Entretien avec Renaud Seligmann, co-fondateur et PDG du Social Bar

Dans cet entretien, Renaud Seligmann, co-fondateur et PDG du Social Bar, revient sur l’aventure R&D. Des prémices aux futures perspectives, découvrez ce qui motive un entrepreneur à mobiliser les sciences humaines et sociales dans sa démarche.

Peux-tu nous rappeler brièvement l’histoire du Social Bar ? Comment en êtes-vous arrivé à proposer une démarche R&D ?

Renaud : Quand nous avons lancé le Social Bar, en 2016, nous avons procédé de manière totalement empirique. L’intuition de départ était simple : les gens ont envie de se rencontrer, de se retrouver, de créer du lien mais il y a des choses qui les bloquent. Le lien ne se tisse pas naturellement. Comment faire pour lever ces barrières ?

Nous étions persuadés qu’il y avait une manière d’y parvenir. Nous avions quelques idées en tête quand nous avons démarré, que nous pouvons aujourd’hui identifier comme des nudges (ndlr : notion issue de l’économie comportementale, qui peut se traduire par « coup de pouce » ; il s’agit d’une incitation douce, individuelle ou collective, à transformer des comportements) comme le « Social dé ».

On a inventé quelque chose dont on ne savait même pas ce que c’était au démarrage puisque l’intention initiale était de s’amuser.
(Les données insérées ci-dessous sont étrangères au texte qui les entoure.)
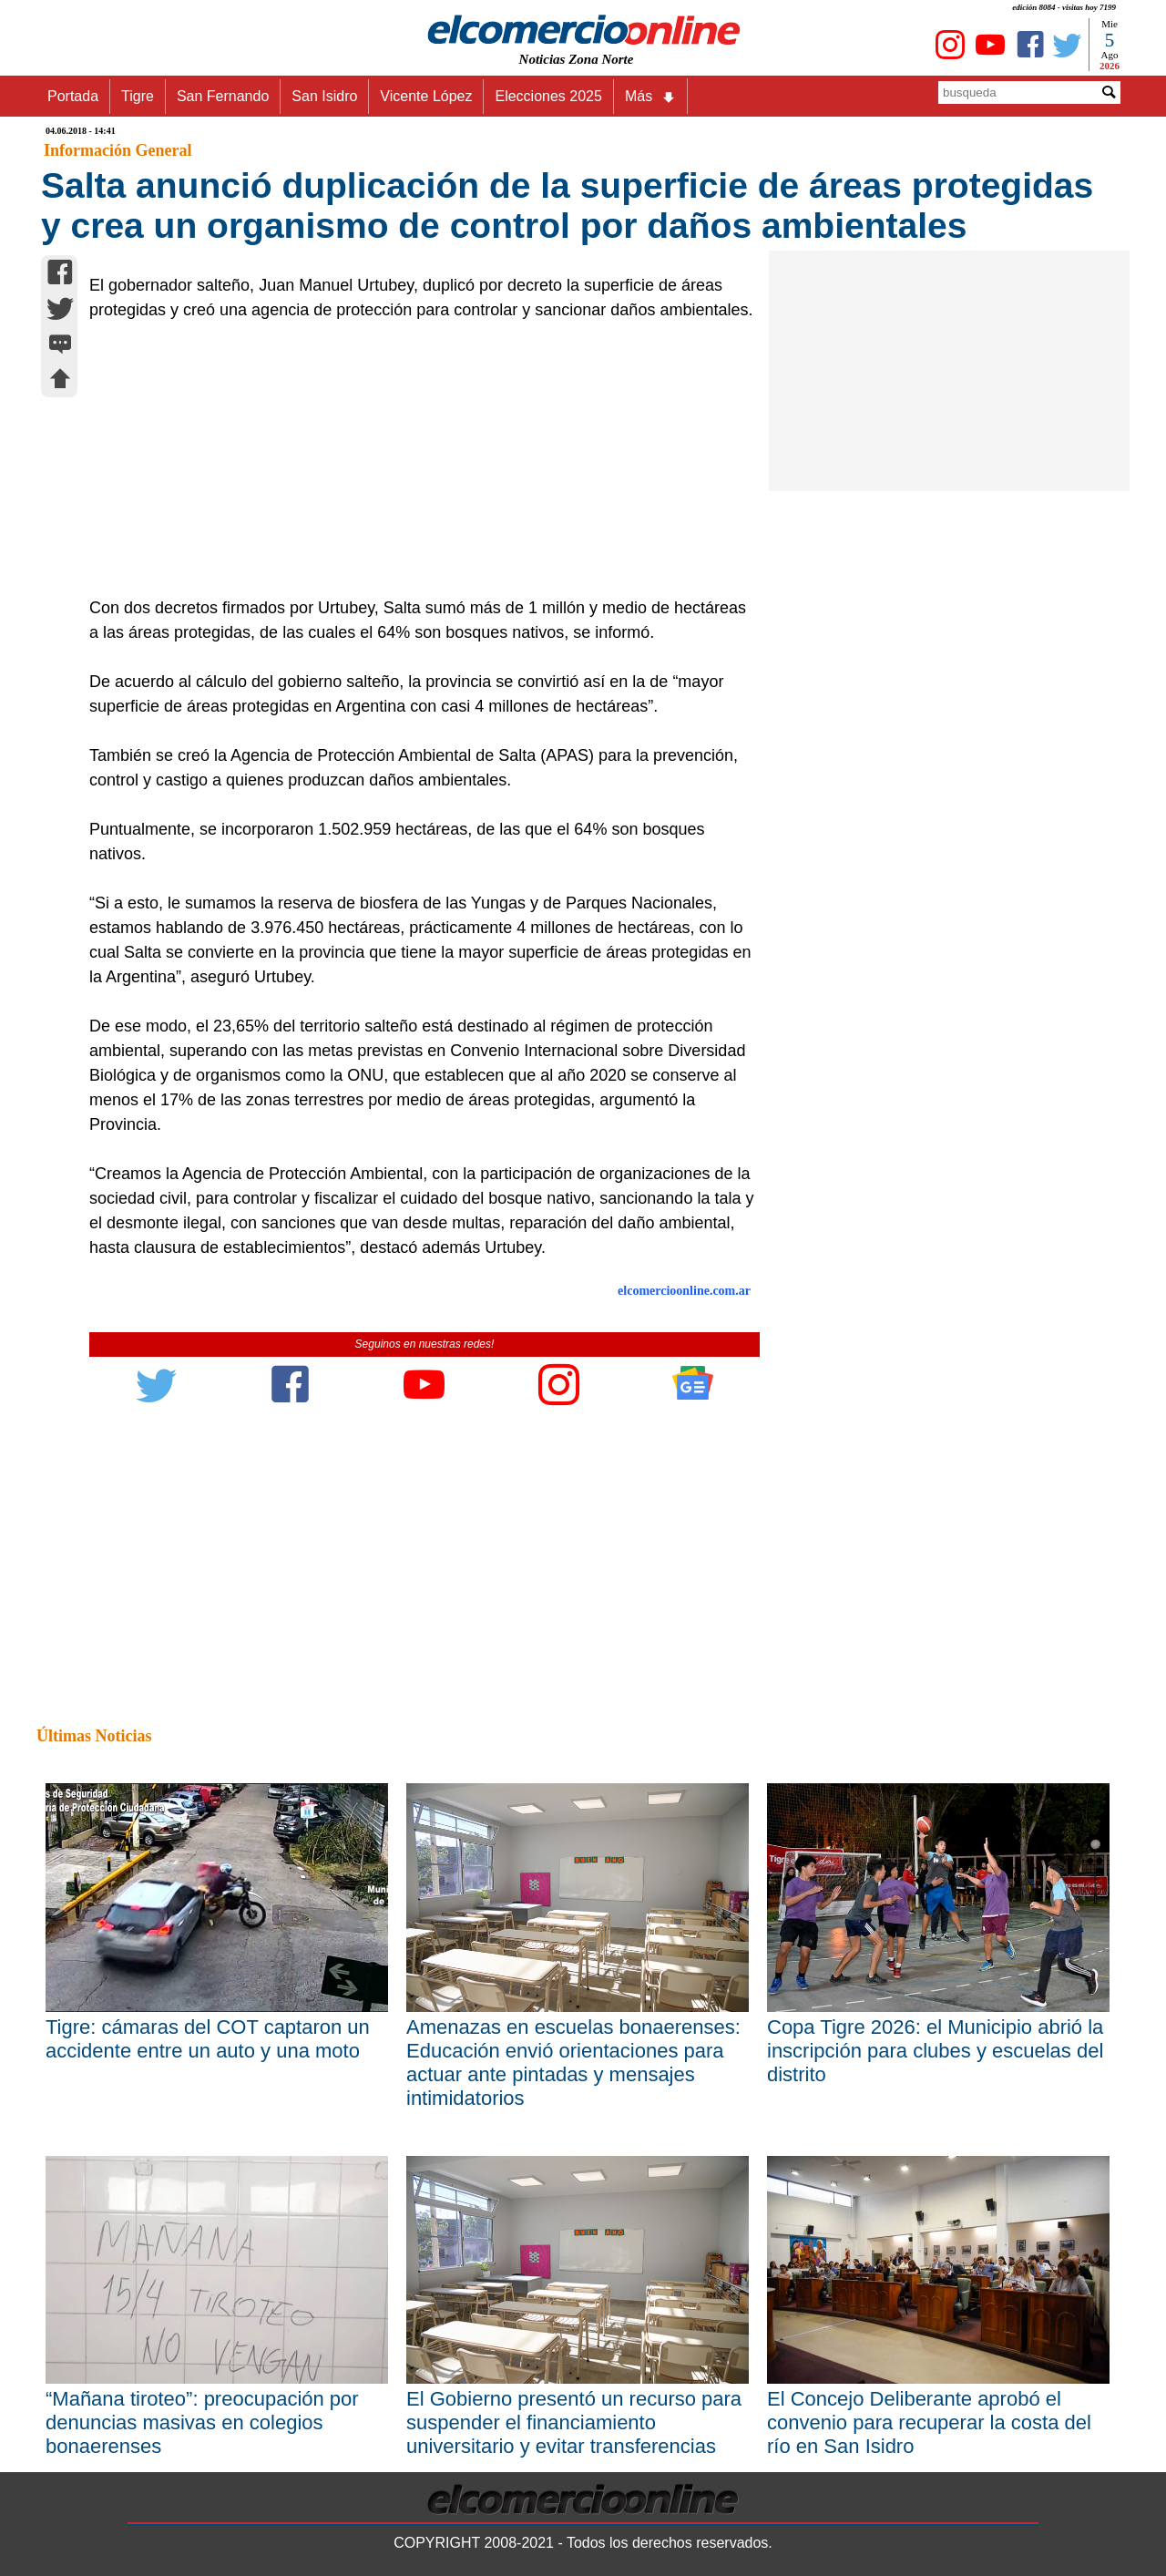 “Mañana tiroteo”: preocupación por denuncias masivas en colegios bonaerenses (202, 2422)
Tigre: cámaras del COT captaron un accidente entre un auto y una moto (208, 2039)
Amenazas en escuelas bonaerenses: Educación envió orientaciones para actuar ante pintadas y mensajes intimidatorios (573, 2062)
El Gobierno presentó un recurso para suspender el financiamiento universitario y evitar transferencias (574, 2422)
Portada (72, 96)
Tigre (137, 96)
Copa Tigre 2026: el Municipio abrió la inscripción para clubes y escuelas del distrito (935, 2051)
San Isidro (324, 96)
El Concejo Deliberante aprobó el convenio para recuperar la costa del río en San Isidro (929, 2422)
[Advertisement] (414, 459)
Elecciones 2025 (548, 96)
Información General (117, 150)
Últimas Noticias (93, 1736)
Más (650, 96)
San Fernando (223, 96)
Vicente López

On s’est évidemment aperçu en le faisant que ça avait des implications et un impact qui allaient bien au-delà. De faire passer un bon moment à des personnes, on est allé vers tisser du lien social qui est une démarche plus durable puis à ce qui est maintenant un des cœurs de notre activité, créer une compétence en redonnant goût à l’exercice d’un métier.  Et cela, bien au-delà de nos bars puisque nous collaborons aujourd’hui avec des Ehpad, des hypermarchés, des gares, etc. On voit bien se dessiner une ramification qui nécessite absolument que l’on comprenne ce que l’on fait ; et pour cela on a besoin de chercheurs en SHS (Sciences Humaines et Sociales), d’aller puiser dans l’état de l’art, les connaissances et les protocoles de recherche pour pouvoir mettre un peu de théorie et d’hypothèses sur l’empirisme qui est le nôtre.

Ce qui est compliqué c’est de briser la glace la première fois. Un fois cette étape franchie, c’est beaucoup plus facile.

Etait-ce une volonté d’apporter une caution scientifique à la démarche ?

Renaud : Exactement. Pour comprendre ce qui se passe de manière scientifique, il nous fallait un cadre. C’est là qu’on a eu l’idée de créer ce pôle de Recherche et Développement. David (ndlr Rivoire, co-fondateur du SB) l’avait déjà fait aux 2 Rives, il avait vu l’impact de la R&D.

Il y a un autre point de départ qui est lié au statut d’Esus du Social Bar, celui de l’impact et de la mesure de l’impact. C’est quelque chose qui fait de plus en plus de bruit mais il y a pour nous un risque d’une petite dérive car cela reste très court-termiste et très quantitatif. Nous avons une vraie croyance – et c’est comme cela que nous le faisons  au Hameau – c’est qu’un des rôles des Esus est de pouvoir insuffler une transformation sectorielle. Pour cela il faut absolument avoir une vision moyen/long terme qui nécessite de la recherche et développement pour anticiper cette évolution et lever un peu le nez du guidon de cet impact trop court terme.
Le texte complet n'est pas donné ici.